È dal 2016 che, di fronte al crescere della bolla e alla difficoltà per molte famiglie di accedere ad alloggi decenti, Xi Jinping dice: “La casa è per viverci, non per speculare”. Per dissuadere ulteriore speculazione, qualcuno azzarda che potrebbe addirittura essere in arrivo la famosa tassa sugli immobili, famosa perché se ne parla da almeno dieci anni senza che la si introduca davvero, se non a livello sperimentale e molto discreto, come a Shanghai e Chongqing.
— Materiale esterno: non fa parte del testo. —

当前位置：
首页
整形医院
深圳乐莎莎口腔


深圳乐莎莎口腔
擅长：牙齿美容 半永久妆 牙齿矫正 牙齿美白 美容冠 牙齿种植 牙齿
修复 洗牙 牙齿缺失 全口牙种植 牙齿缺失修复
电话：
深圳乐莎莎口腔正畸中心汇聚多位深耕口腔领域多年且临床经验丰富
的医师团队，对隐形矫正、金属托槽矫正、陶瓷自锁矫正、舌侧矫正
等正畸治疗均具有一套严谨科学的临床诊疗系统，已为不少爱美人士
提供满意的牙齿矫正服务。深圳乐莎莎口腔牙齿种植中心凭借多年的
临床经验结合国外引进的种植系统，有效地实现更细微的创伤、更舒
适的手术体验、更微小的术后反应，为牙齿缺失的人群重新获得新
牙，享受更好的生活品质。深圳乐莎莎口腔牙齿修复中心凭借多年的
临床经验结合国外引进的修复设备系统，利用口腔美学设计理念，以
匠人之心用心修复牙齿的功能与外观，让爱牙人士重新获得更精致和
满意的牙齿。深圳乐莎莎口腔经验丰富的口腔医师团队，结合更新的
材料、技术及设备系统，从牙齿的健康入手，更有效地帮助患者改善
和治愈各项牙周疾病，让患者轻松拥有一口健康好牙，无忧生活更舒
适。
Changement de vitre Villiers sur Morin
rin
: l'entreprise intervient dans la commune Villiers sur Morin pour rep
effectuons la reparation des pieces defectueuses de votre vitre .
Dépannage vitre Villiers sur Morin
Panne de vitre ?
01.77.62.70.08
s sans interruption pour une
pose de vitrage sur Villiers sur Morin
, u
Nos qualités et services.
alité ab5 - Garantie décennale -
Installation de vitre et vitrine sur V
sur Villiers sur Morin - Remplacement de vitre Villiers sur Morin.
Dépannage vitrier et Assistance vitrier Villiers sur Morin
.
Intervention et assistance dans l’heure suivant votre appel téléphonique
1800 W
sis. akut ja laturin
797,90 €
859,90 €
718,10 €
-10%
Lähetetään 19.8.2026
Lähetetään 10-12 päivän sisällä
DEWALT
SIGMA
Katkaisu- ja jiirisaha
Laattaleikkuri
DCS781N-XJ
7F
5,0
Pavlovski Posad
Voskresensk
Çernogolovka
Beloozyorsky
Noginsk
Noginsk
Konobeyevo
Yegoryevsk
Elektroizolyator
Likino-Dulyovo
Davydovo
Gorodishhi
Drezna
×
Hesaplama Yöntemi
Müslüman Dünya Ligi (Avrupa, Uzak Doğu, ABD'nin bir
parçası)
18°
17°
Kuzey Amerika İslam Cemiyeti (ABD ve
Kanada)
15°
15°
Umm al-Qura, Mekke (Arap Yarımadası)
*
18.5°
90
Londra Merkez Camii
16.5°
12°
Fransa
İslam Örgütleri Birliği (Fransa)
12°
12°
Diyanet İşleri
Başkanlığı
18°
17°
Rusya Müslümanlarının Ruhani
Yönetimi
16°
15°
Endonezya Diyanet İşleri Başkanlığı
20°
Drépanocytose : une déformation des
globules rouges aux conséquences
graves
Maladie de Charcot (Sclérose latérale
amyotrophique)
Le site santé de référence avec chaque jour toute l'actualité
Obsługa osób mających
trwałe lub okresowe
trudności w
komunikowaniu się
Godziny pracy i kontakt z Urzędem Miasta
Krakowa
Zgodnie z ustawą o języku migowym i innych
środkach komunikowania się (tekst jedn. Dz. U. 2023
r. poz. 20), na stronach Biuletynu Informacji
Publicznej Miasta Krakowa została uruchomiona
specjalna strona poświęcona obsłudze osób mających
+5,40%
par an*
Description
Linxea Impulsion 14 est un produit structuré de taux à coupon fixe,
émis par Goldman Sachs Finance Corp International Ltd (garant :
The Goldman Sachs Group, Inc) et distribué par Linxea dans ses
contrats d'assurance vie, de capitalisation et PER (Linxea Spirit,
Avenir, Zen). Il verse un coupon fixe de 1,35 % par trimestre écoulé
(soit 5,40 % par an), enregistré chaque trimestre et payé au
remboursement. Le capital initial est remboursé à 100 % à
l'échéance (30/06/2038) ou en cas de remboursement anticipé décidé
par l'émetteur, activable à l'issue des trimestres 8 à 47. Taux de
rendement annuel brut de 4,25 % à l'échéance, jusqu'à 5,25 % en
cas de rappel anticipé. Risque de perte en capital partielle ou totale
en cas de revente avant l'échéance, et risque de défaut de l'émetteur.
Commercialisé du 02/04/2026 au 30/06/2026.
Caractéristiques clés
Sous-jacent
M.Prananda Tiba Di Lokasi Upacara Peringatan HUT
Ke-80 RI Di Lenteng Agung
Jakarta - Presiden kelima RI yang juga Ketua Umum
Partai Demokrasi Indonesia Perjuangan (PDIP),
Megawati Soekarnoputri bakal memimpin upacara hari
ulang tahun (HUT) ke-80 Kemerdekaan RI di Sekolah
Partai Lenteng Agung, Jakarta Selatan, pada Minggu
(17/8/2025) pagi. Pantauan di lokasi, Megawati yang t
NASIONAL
I cinesi oggi pagano solo una tassa all’atto di acquisto della casa, il che significa che nessuno ha esigenza di affittare la propria seconda-terza-quarta casa per coprire le spese: tanto vale lasciarla lì, vuota, finché non si trova un acquirente disposto a svenarsi per poi magari speculare a sua volta. Una tassa sugli immobili costringerebbe invece molti proprietari ad affittare o vendere le case, il che dovrebbe abbassare i prezzi, e disincentivare la speculazione. Inoltre, consentirebbe ai governi locali di fare cassa senza dover ricorrere alla concessione di terreni alle imprese immobiliari, che è stato finora il metodo privilegiato.
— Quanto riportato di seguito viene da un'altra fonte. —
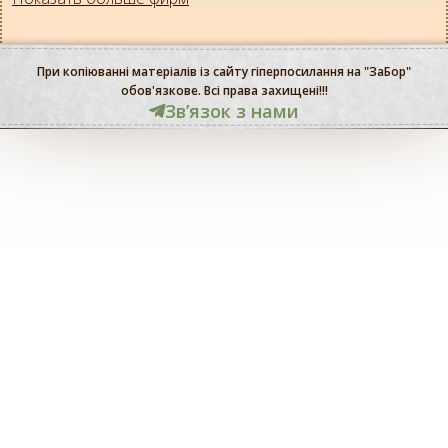
При копіюванні матеріалів із сайту гіперпосилання на "ЗаБор"
обов'язкове. Всі права захищені!!!
Звʼязок з нами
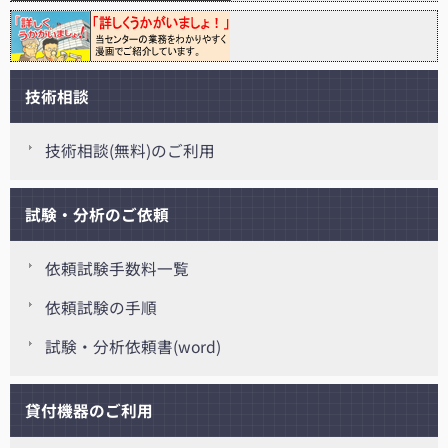
技術相談
技術相談(無料)のご利用
試験・分析のご依頼
依頼試験手数料一覧
依頼試験の手順
試験・分析依頼書(word)
貸付機器のご利用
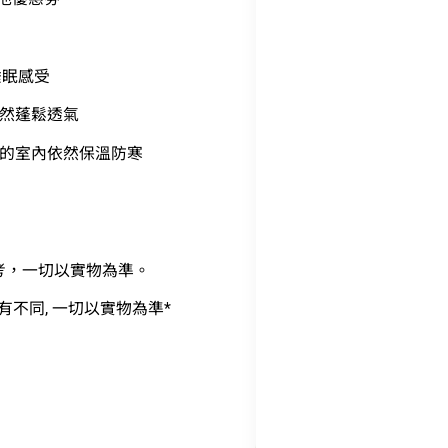
睡眠感受
然蓬鬆透氣
的室內依然保溫防寒
考，一切以實物為準。
有不同, 一切以實物為準*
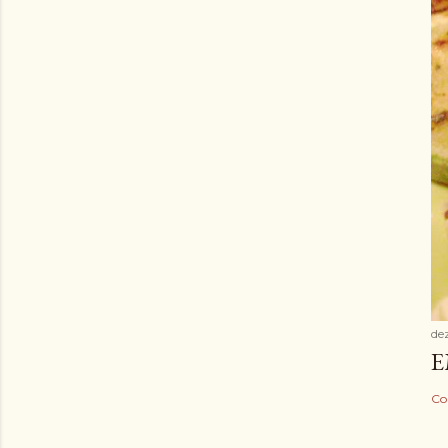
de
E
Co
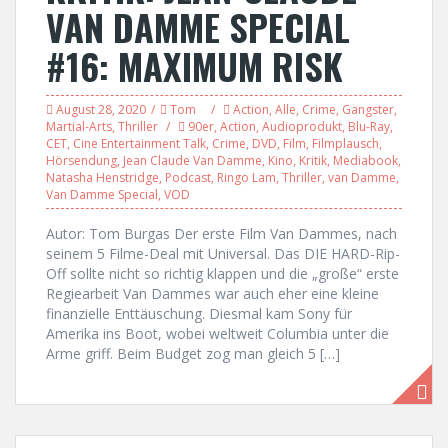
VAN DAMME SPECIAL
#16: MAXIMUM RISK
August 28, 2020
Tom
Action
,
Alle
,
Crime
,
Gangster
,
Martial-Arts
,
Thriller
90er
,
Action
,
Audioprodukt
,
Blu-Ray
,
CET
,
Cine Entertainment Talk
,
Crime
,
DVD
,
Film
,
Filmplausch
,
Hörsendung
,
Jean Claude Van Damme
,
Kino
,
Kritik
,
Mediabook
,
Natasha Henstridge
,
Podcast
,
Ringo Lam
,
Thriller
,
van Damme
,
Van Damme Special
,
VOD
Autor: Tom Burgas Der erste Film Van Dammes, nach
seinem 5 Filme-Deal mit Universal. Das DIE HARD-Rip-
Off sollte nicht so richtig klappen und die „große“ erste
Regiearbeit Van Dammes war auch eher eine kleine
finanzielle Enttäuschung. Diesmal kam Sony für
Amerika ins Boot, wobei weltweit Columbia unter die
Arme griff. Beim Budget zog man gleich 5 […]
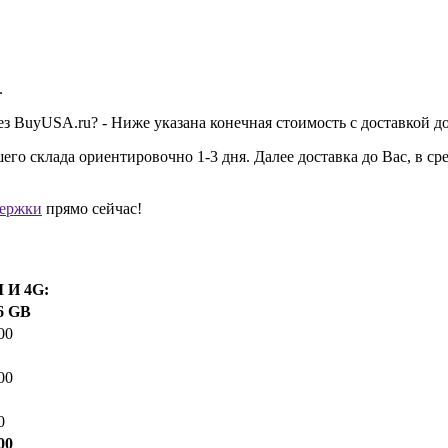
.
ерез BuyUSA.ru? - Ниже указана конечная стоимость с доставкой до
го склада ориентировочно 1-3 дня. Далее доставка до Вас, в ср
держки
прямо сейчас!
 И 4G:
6 GB
00
00
0
00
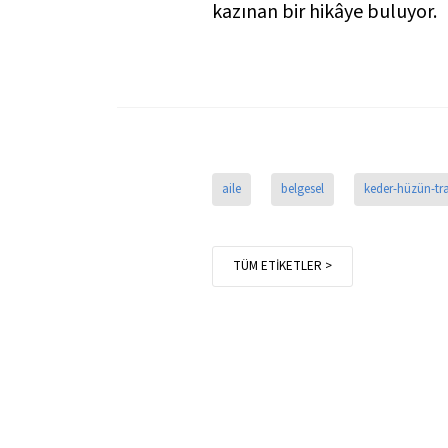
kazınan bir hikâye buluyor.
aile
belgesel
keder-hüzün-t
TÜM ETİKETLER >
Tuttavia, se ottime ragioni sociali, economiche e politiche suggeriscono l’introduzione della tassa, sono state finora preponderanti le motivazioni contrarie. Da quando il Partito-stato ha consentito la proprietà degli immobili, sono state le stesse famiglie cinesi a cavalcare l’onda dell’arricchimento attraverso il mattone: oggi, l’80% della loro ricchezza è investito nell’immobiliare. Contribuisce il fatto che gli interessi che le banche pagano sui risparmi sono forzatamente mantenuti al di sotto dei valori di mercato. Strategia utilizzata da Pechino per consentire alle aziende nazionali di finanziarsi a basso costo. Sta di fatto che una tassa svaluterebbe il patrimonio netto delle famiglie e creerebbe malcontento. Per non parlare della stessa élite del Partito che circonda Xi Jinping, finora del tutto contraria. Non c’è da meravigliarsi, se si considera che secondo alcune stime il 70% del patrimonio immobiliare cinese è posseduto da un 30 per cento di proprietari, cioè l’élite stessa. In definitiva, il grosso problema per Pechino è soprattutto quello di sgonfiare la bolla senza mandare l’economia a gambe all’aria. Cioè, far capire a tutti che è finita l’era del mattone senza però deprimere ulteriormente un mercato immobiliare già sotto pressione e da cui dipende buona parte della ricchezza nazionale. Per evitare la reazione a catena.